- Problem statement
Work out how many lines in the entries contain the string "para", and give nothing but that number.

- Input
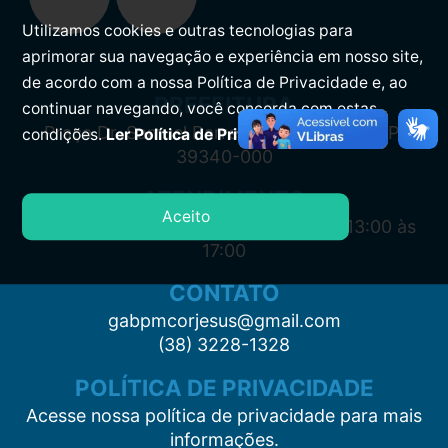
Utilizamos cookies e outras tecnologias para
aprimorar sua navegação e experiência em nosso site,
de acordo com a nossa Política de Privacidade e, ao
PREFEITURA
continuar navegando, você concorda com estas
Praça Dr. Samuel Barreto, s/n, Centro CEP:
condições.
Ler Política de Privacidade.
39340-000
ATENDIMENTO
Aceito
Segunda à Sexta: 7:00 às 11:00 e das 13:00 às
17:00
CONTATO
gabpmcorjesus@gmail.com
(38) 3228-1328
POLÍTICA DE PRIVACIDADE
Acesse nossa política de privacidade para mais
informações.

- Task result
2